*Brief*: A line below contains "Diese Stelle wurde", and a later one contains "Mehr Jobs wie". Repeat both, with every line between them, exactly.

*Provided data*:
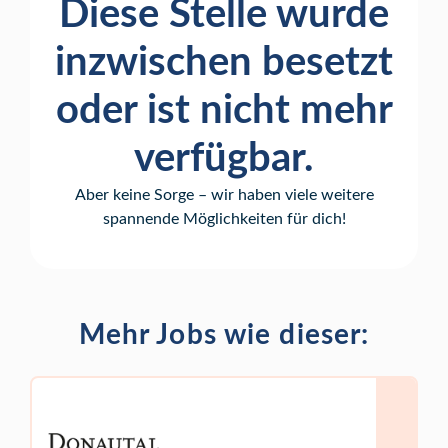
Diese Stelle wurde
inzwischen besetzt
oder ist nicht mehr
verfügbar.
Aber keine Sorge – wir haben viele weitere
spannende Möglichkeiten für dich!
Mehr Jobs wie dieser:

...

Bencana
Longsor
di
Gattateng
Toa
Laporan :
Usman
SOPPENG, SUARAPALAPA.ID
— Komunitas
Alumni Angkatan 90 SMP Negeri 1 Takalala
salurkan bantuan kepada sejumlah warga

==

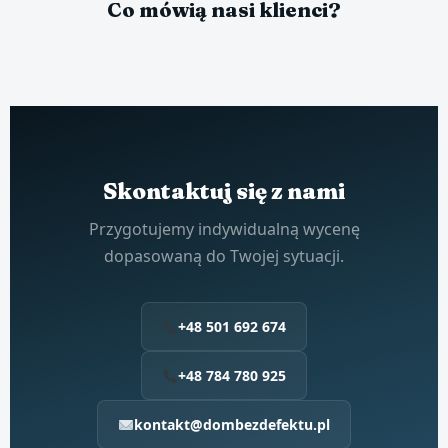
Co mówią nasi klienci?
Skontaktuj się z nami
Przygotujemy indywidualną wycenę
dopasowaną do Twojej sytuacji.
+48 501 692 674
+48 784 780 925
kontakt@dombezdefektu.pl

*Answer for this exercise*:
Diese Stelle wurde
inzwischen besetzt
oder ist nicht mehr
verfügbar.
Aber keine Sorge – wir haben viele weitere
spannende Möglichkeiten für dich!
Mehr Jobs wie dieser:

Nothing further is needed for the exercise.